In context

Shanghai Free Trade Zone: practical constraints yet policy values

November 11, 2013
In context

The China (Shanghai) Pilot Free Trade Zone (the “SFTZ“) was officially launched on 29 September 2013. Although the press has applauded many policy breakthroughs in respect of the SFTZ, the SFTZ may not be appealing to many international businesses initially due to some practical constraints. But the SFTZ will function as a policy reform test field, and could have significant impact if it proves to be successful and the policies are replicated outside the SFTZ.

The SFTZ was officially launched on 29 September 2013. The press has applauded many policy breakthroughs in respect of the SFTZ, including the abolishment of the foreign investment approval system. Foreign companies can now set up subsidiaries or joint ventures in the SFTZ without having to apply for prior approvals from the Chinese government, as long as the business does not fall under the negative list published for the SFTZ.


Despite favourable changes of direction in policy, the SFTZ currently lacks many implementing rules for its policies. At this stage, the SFTZ may not be appealing to many international businesses due to two major practical constraints, the customs control and foreign exchange control.


Customs control
The SFTZ is a special customs supervision area, which is considered “outside” China for customs control purposes. Though movement of goods between the SFTZ and abroad is duty free, goods moving between the SFTZ and the rest of China is considered importation or exportation. This is why customs checkpoints surrounding the SFTZ are necessary to ensure that duty-free products from abroad into the SFTZ are not illegally brought into China without import duty being paid.


The customs control could be an administrative burden if a business needs to frequently move goods and products in or out of the SFTZ within China. Chinese customs authorities have indicated that they will adopt a smart duty-free product monitoring system for the SFTZ, the effect of which is yet to be tested.


Foreign exchange control
Foreign exchange control has been a major restriction on international businesses’s operations in China. This is why the Renminbi capital account convertibility in the SFTZ has attracted so much attention.


Disappointingly, the SFTZ has not released any implementing rules for the financial liberalisation policies regarding Renminbi convertibility, market interest rates and Renminbi cross-border settlement. In the State Council’s General Plan for the SFTZ, any pilot programme regarding financial liberalisation must be under the condition of “risks being controllable.” General understanding is that any liberalisation of foreign exchange control may be strictly “ring-fenced” in the SFTZ. It remains unlikely that an international business can achieve free convertibility of Renminbi for its China operations by setting up a subsidiary in the SFTZ.

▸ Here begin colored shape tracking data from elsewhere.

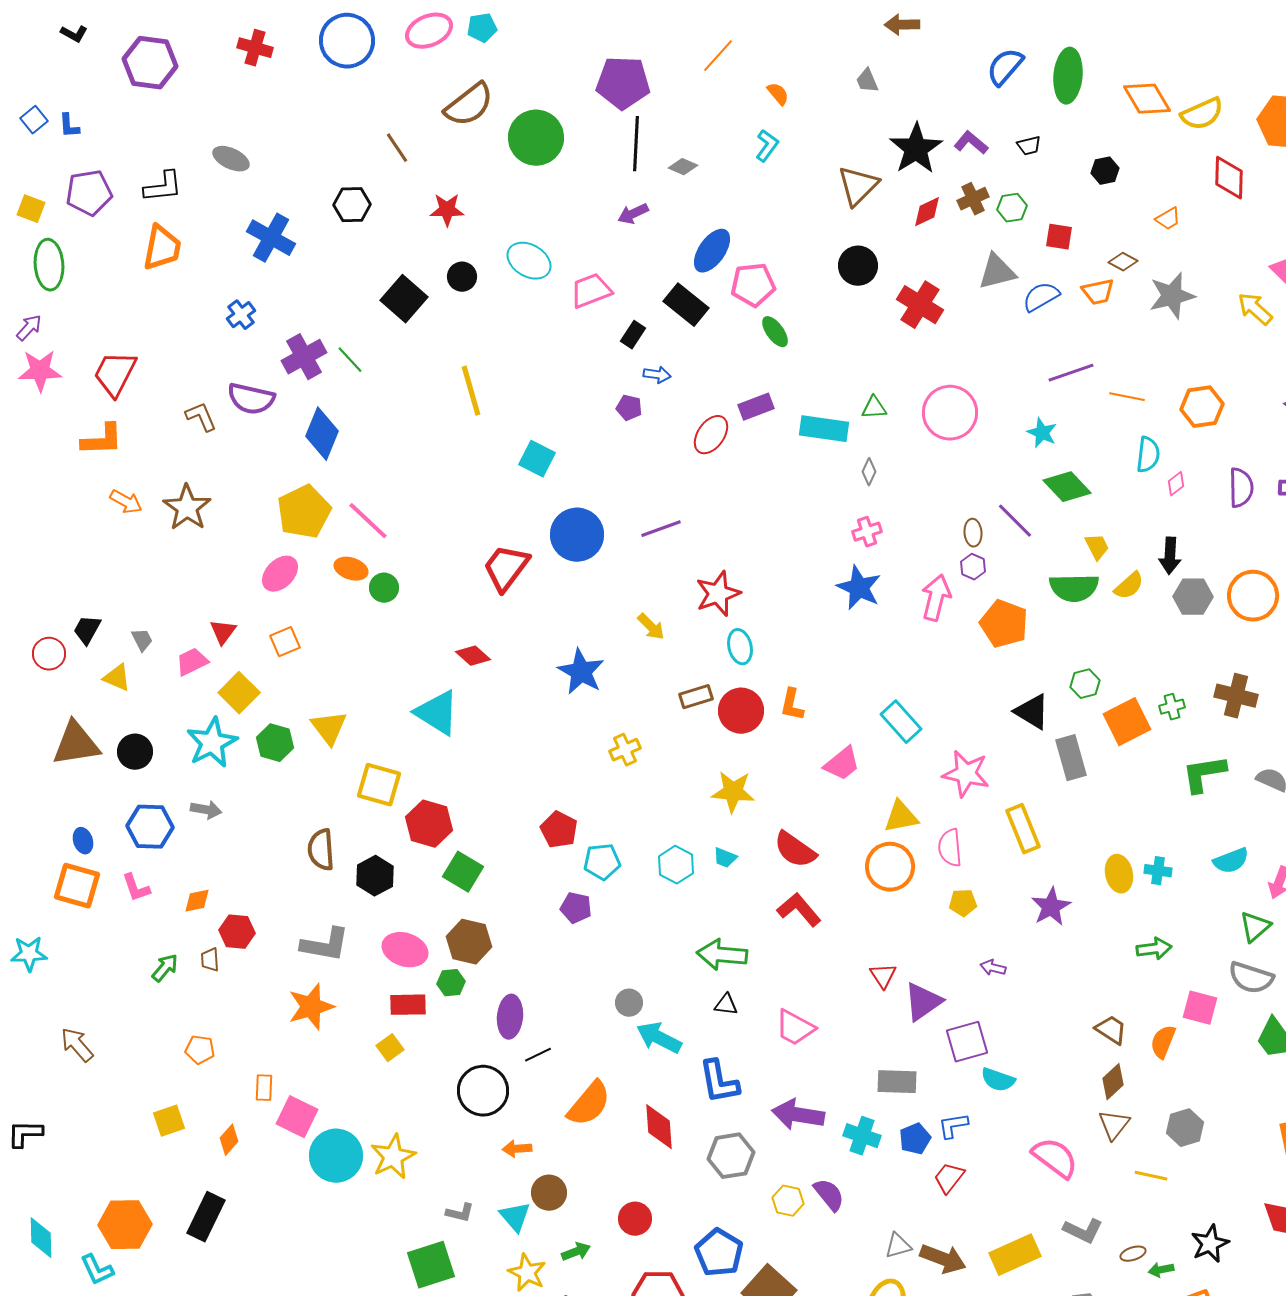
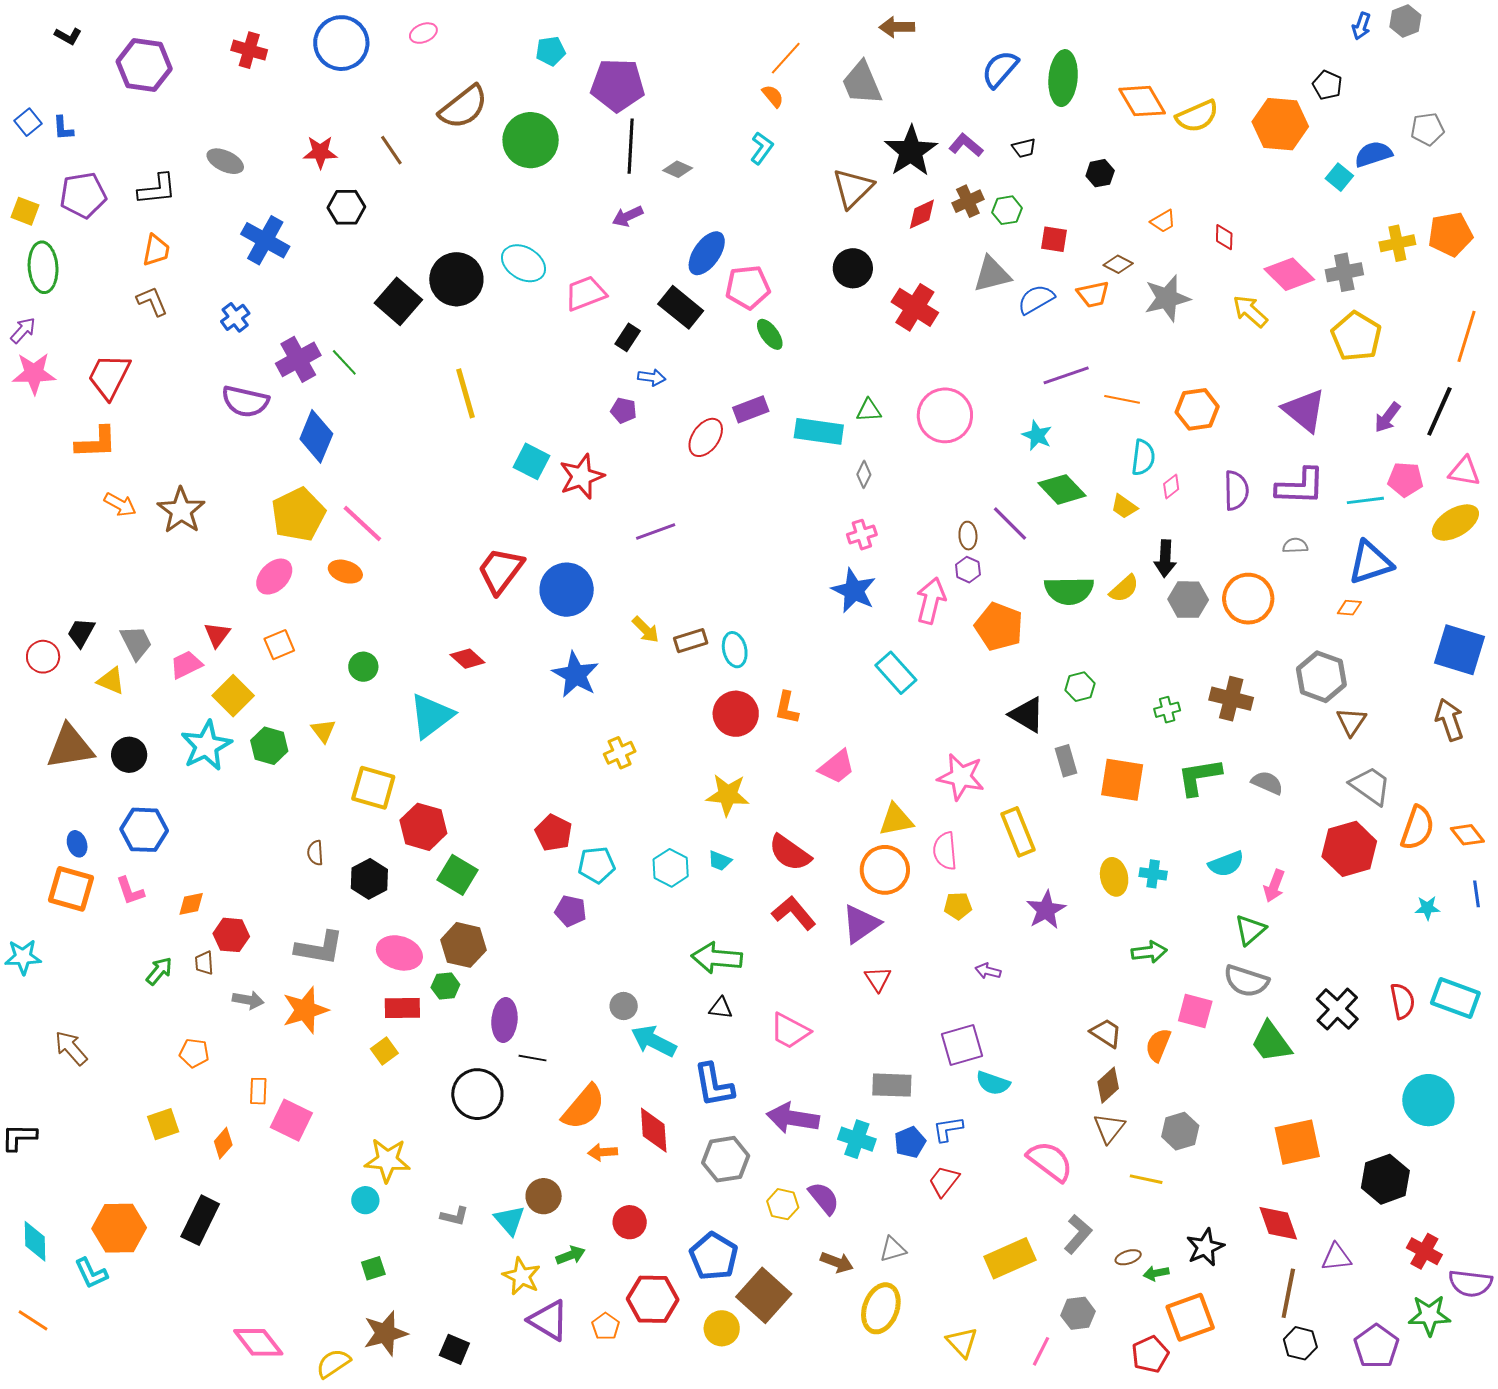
cyan pentagon: (482, 28) -> (551, 51), moved
pink ellipse: (429, 31) -> (423, 33), size x0.6
orange line: (718, 56) -> (786, 58), moved
gray trapezoid: (867, 81) -> (862, 83), size x1.8
red diamond: (1229, 178) -> (1224, 237), moved, size x0.6
red star: (447, 210) -> (320, 152), moved
orange trapezoid: (162, 248) -> (156, 250), size x0.7
black circle: (462, 277) -> (456, 279), size x1.8
brown L-shape: (201, 417) -> (152, 301), moved
blue circle: (577, 535) -> (567, 590), moved
yellow trapezoid: (1097, 547) -> (1124, 507), moved, turned 152
green circle: (384, 588) -> (363, 667), moved
red star: (718, 594) -> (582, 476), moved
gray trapezoid: (142, 640) -> (136, 643), size x1.5
brown rectangle: (696, 697) -> (691, 641), moved
cyan triangle: (437, 713) -> (431, 716), turned 51
cyan rectangle: (901, 722) -> (896, 673), moved
orange square: (1127, 722) -> (1122, 780), moved, turned 36
yellow triangle: (329, 728) -> (323, 731), size x0.7
gray rectangle: (1071, 758) -> (1066, 761), size x0.7
gray arrow: (206, 810) -> (248, 1000), moved
brown semicircle: (321, 850) -> (315, 853), size x0.6
purple triangle: (923, 1002) -> (861, 924), moved
black line: (538, 1055) -> (533, 1058), turned 36
orange arrow: (517, 1149) -> (603, 1152), moved
cyan circle: (336, 1156) -> (365, 1200), moved, size x0.5
yellow star: (393, 1157) -> (387, 1160), turned 30
gray L-shape: (1083, 1231) -> (1078, 1234), turned -75
brown arrow: (943, 1259) -> (837, 1262), moved, size x0.7
green square: (431, 1265) -> (373, 1268), moved, size x0.5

These constraints are largely due to the SFTZ still being at an early stage of development. Many implementing rules need to be developed to clarify those new policies. Despite this, the SFTZ will function as a policy reform test field. Policies such as replacing foreign investment approvals with the negative list can be easily rolled out to the entire country if the government views the experience in the SFTZ positively. For now, the best approach is to be aware of the limitations of the SFTZ and to stay abreast of policy developments in the SFTZ.